Authors: Theodore Davenport*, University of Washington
Topics: Gender
Keywords: transgender, care geographies, feminist geography
Session Type: Virtual Paper
Day: 4/10/2021
Start / End Time: 3:05 PM / 4:20 PM
Room: Virtual 31
Presentation File: No File Uploaded

Feminist geographers have emphasized how care is mutidirectional, place-based, and gendered. However, very little work currently exists at the intersection of trans geographies and care ethics. This exploratory paper draws from my in-progress master’s thesis to better understand the care geographies of trans and gender variant people in the United States. I ask: 1) How have US-based trans and gender nonconforming people engaged with care practices from the mid-twentieth century to 2019? How are these practices spatialized? 2) How do trans subjectivities transform theorizations of care?

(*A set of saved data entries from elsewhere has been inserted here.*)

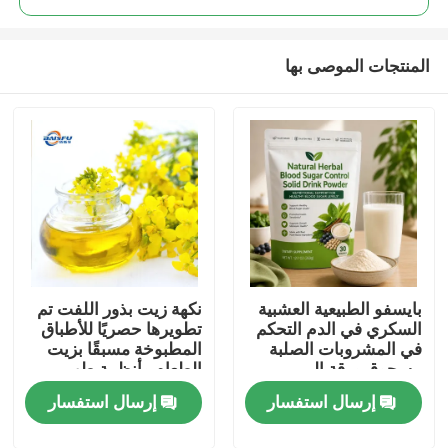
المنتجات الموصى بها
بايسفو الطبيعية العشبية
نكهة زيت بذور اللفت تم
المنزل
السكري في الدم التحكم
تطويرها حصريًا للأطباق
في المشروبات الصلبة
المطبوخة مسبقًا بزيت
مسحوق ورقة المربى
الطعام وأنظمة طهي
المنتجات
جذر كودزو الجينسنغ
الطعام الصينية
إرسال استفسار
إرسال استفسار
جوجي التوت بذور كاسيا
لدعم الجلوكوز الصحية
فيديوهات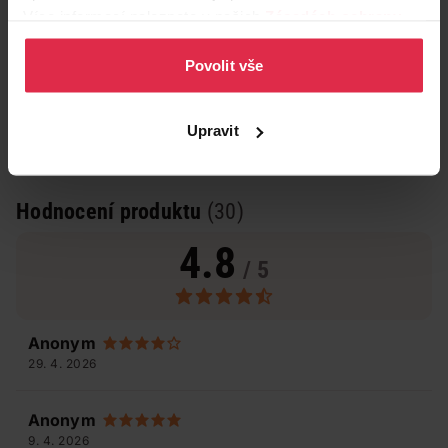
Více informací naleznete v našich
Zásadách ochrany
osobních údajů
.
Povolit vše
Upravit
Hodnocení produktu
(30)
4.8
/ 5
Anonym
29. 4. 2026
Anonym
9. 4. 2026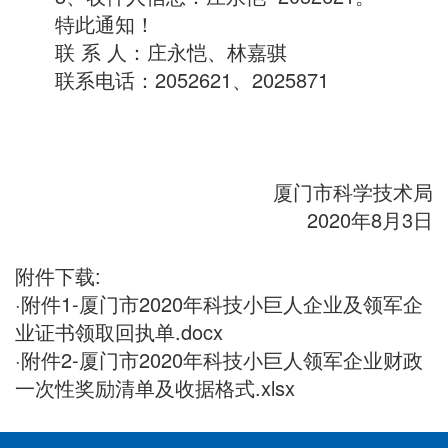
特此通知！
联 系 人：庄永恺、林嘉骐
联系电话：2052621、2025871
厦门市科学技术局
2020年8月3日
附件下载:
·
附件1-厦门市2020年科技小巨人企业及领军企
业证书领取回执单.docx
·
附件2-厦门市2020年科技小巨人领军企业财政
一次性奖励清单及收据格式.xlsx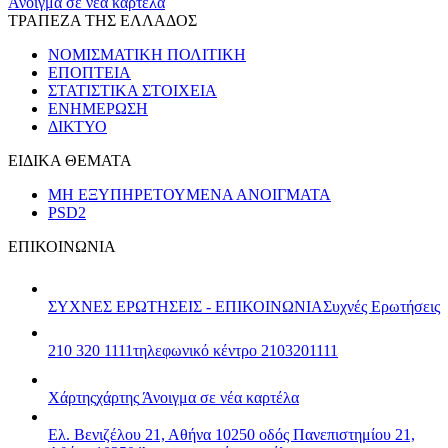
Άνοιγμα σε νέα καρτέλα
ΤΡΑΠΕΖΑ ΤΗΣ ΕΛΛΑΔΟΣ
ΝΟΜΙΣΜΑΤΙΚΗ ΠΟΛΙΤΙΚΗ
ΕΠΟΠΤΕΙΑ
ΣΤΑΤΙΣΤΙΚΑ ΣΤΟΙΧΕΙΑ
ΕΝΗΜΕΡΩΣΗ
ΔΙΚΤΥΟ
ΕΙΔΙΚΑ ΘΕΜΑΤΑ
ΜΗ ΕΞΥΠΗΡΕΤΟΥΜΕΝΑ ΑΝΟΙΓΜΑΤΑ
PSD2
ΕΠΙΚΟΙΝΩΝΙΑ
ΣΥΧΝΕΣ ΕΡΩΤΗΣΕΙΣ - ΕΠΙΚΟΙΝΩΝΙΑ
Συχνές Ερωτήσεις
210 320 1111
τηλεφωνικό κέντρο 2103201111
Χάρτης
χάρτης
Άνοιγμα σε νέα καρτέλα
Ελ. Βενιζέλου 21, Αθήνα 10250
οδός Πανεπιστημίου 21,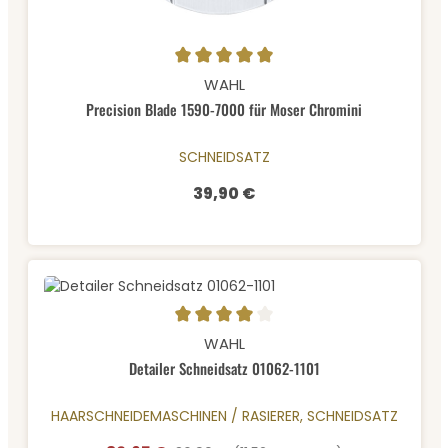
Durchschnittliche Bewertung von 5 von 5 Sternen
WAHL
Precision Blade 1590-7000 für Moser Chromini
SCHNEIDSATZ
39,90 €
Regulärer Preis:
Durchschnittliche Bewertung von 4 von 5 Sternen
WAHL
Detailer Schneidsatz 01062-1101
HAARSCHNEIDEMASCHINEN / RASIERER, SCHNEIDSATZ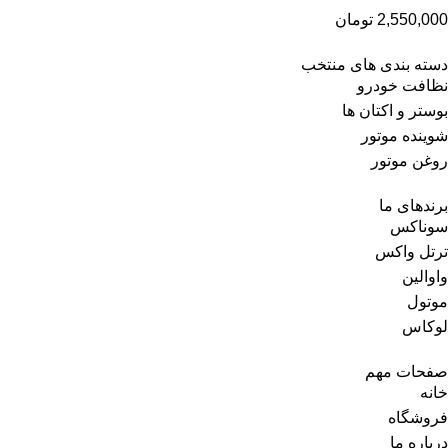
2,550,000
تومان
دسته بندی های منتخب
نظافت خودرو
بوستر و اکتان ها
شوینده موتور
روغن موتور
برندهای ما
سوناکس
ترتل واکس
واوالین
موتول
لوکاس
صفحات مهم
خانه
فروشگاه
درباره ما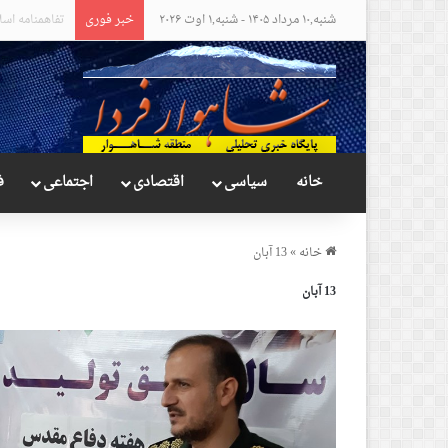
شنبه,۱۰ مرداد ۱۴۰۵ - شنبه,۱ اوت ۲۰۲۶
خبر فوری
مواضع عجیب و
خانه
سیاسی
اقتصادی
اجتماعی
ف
خانه
»
13 آبان
13 آبان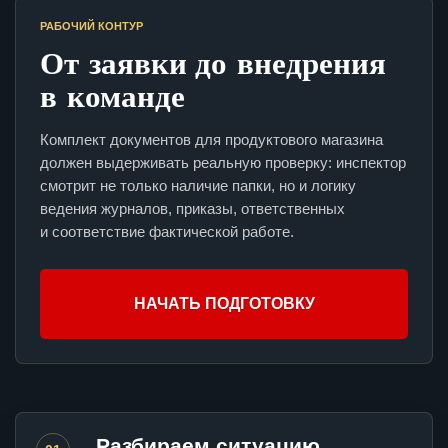
РАБОЧИЙ КОНТУР
От заявки до внедрения
в команде
Комплект документов для продуктового магазина
должен выдерживать реальную проверку: инспектор
смотрит не только наличие папки, но и логику
ведения журналов, приказы, ответственных
и соответствие фактической работе.
НАЧАТЬ ПОДГОТОВКУ
Разбираем ситуацию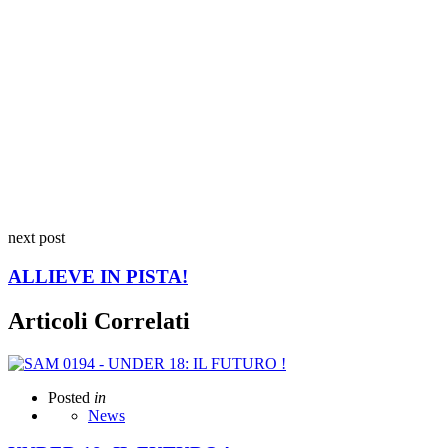
next post
ALLIEVE IN PISTA!
Articoli Correlati
Posted
in
News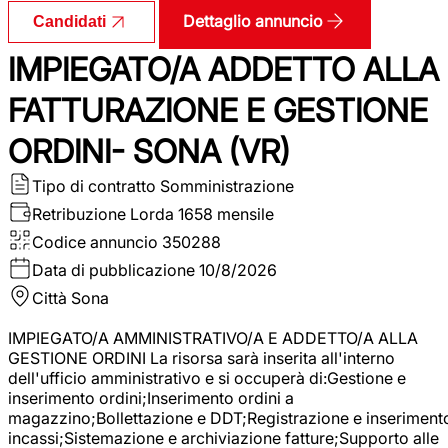
Dettaglio annuncio
Candidati
IMPIEGATO/A ADDETTO ALLA
FATTURAZIONE E GESTIONE
ORDINI- SONA (VR)
Tipo di contratto
Somministrazione
Retribuzione Lorda
1658 mensile
Codice annuncio
350288
Data di pubblicazione
10/8/2026
Città
Sona
IMPIEGATO/A AMMINISTRATIVO/A E ADDETTO/A ALLA
GESTIONE ORDINI La risorsa sarà inserita all'interno
dell'ufficio amministrativo e si occuperà di:Gestione e
inserimento ordini;Inserimento ordini a
magazzino;Bollettazione e DDT;Registrazione e inseriment
incassi;Sistemazione e archiviazione fatture;Supporto alle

I evaluate 25 oral histories from the New York City Trans Oral History Project, one of the largest trans oral history community archives in the United States, to analyze the relationship between geographies of care and historical geographies of trans experiences in the United States from the mid-twentieth century to today. My coding focuses on how interviewees describe their experiences with traditional institutions of care and where they have found support in relation to trans identity and subjectivity. This paper will discuss findings, including activism as a fraught form of care, digital trans geographies, and the importance of physical queer and trans spaces. This paper thus builds on and contributes to feminist geographic scholarship by theoretically and empirically expanding the gendering of care beyond a cisgender, binary framework.